### About this task
Each entry is to be retyped exactly as it appears. Leave the images out.

━━━━━ Entries shown

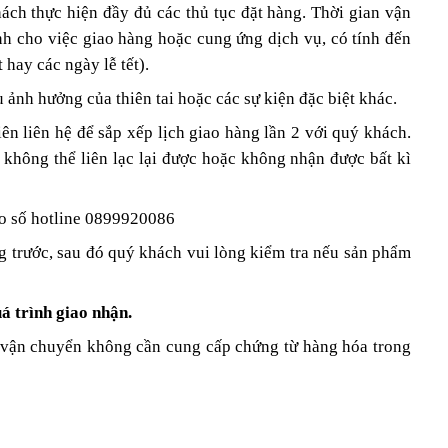
ách thực hiện đầy đủ các thủ tục đặt hàng. Thời gian vận
ính cho việc giao hàng hoặc cung ứng dịch vụ, có tính đến
hay các ngày lễ tết).
 ảnh hưởng của thiên tai hoặc các sự kiện đặc biệt khác.
n liên hệ để sắp xếp lịch giao hàng lần 2 với quý khách.
n không thể liên lạc lại được hoặc không nhận được bất kì
heo số hotline 0899920086
g trước, sau đó quý khách vui lòng kiểm tra nếu sản phẩm
á trình giao nhận.
 vận chuyển không cần cung cấp chứng từ hàng hóa trong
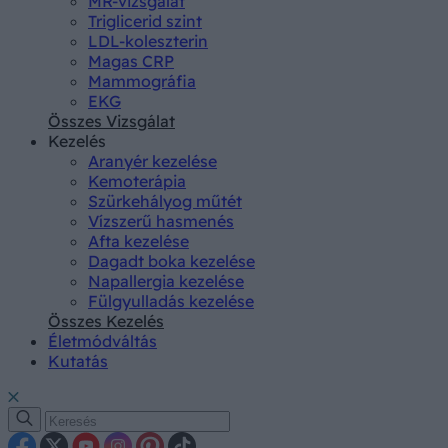
MR-vizsgálat
Triglicerid szint
LDL-koleszterin
Magas CRP
Mammográfia
EKG
Összes Vizsgálat
Kezelés
Aranyér kezelése
Kemoterápia
Szürkehályog műtét
Vízszerű hasmenés
Afta kezelése
Dagadt boka kezelése
Napallergia kezelése
Fülgyulladás kezelése
Összes Kezelés
Életmódváltás
Kutatás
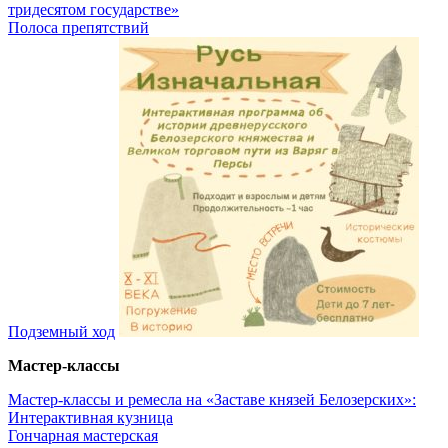
тридесятом государстве»
Полоса препятствий
Подземный ход
Мастер-классы
Мастер-классы и ремесла на «Заставе князей Белозерских»:
Интерактивная кузница
Гончарная мастерская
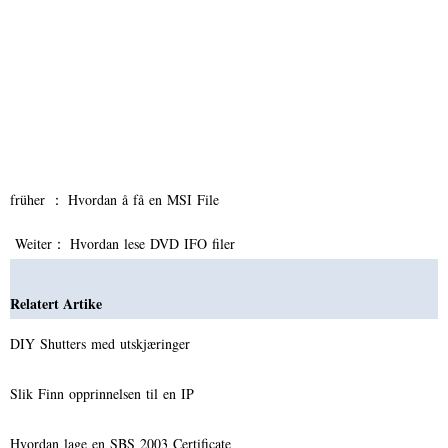
früher ：
Hvordan å få en MSI File
Weiter：
Hvordan lese DVD IFO filer
Relatert Artike
DIY Shutters med utskjæringer
Slik Finn opprinnelsen til en IP
Hvordan lage en SBS 2003 Certificate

━━━━━━━━━━

### Solution to the problem
ách thực hiện đầy đủ các thủ tục đặt hàng. Thời gian vận
ính cho việc giao hàng hoặc cung ứng dịch vụ, có tính đến
hay các ngày lễ tết).
 ảnh hưởng của thiên tai hoặc các sự kiện đặc biệt khác.
n liên hệ để sắp xếp lịch giao hàng lần 2 với quý khách.
n không thể liên lạc lại được hoặc không nhận được bất kì
heo số hotline 0899920086
g trước, sau đó quý khách vui lòng kiểm tra nếu sản phẩm
á trình giao nhận.
 vận chuyển không cần cung cấp chứng từ hàng hóa trong
MR-vizsgálat
Triglicerid szint
LDL-koleszterin
Magas CRP
Mammográfia
EKG
Összes Vizsgálat
Kezelés
Aranyér kezelése
Kemoterápia
Szürkehályog műtét
Vízszerű hasmenés
Afta kezelése
Dagadt boka kezelése
Napallergia kezelése
Fülgyulladás kezelése
Összes Kezelés
Életmódváltás
Kutatás
тридесятом государстве»
Полоса препятствий
Подземный ход
Мастер-классы
Мастер-классы и ремесла на «Заставе князей Белозерских»:
Интерактивная кузница
Гончарная мастерская
früher ：
Hvordan å få en MSI File
Weiter：
Hvordan lese DVD IFO filer
Relatert Artike
DIY Shutters med utskjæringer
Slik Finn opprinnelsen til en IP
Hvordan lage en SBS 2003 Certificate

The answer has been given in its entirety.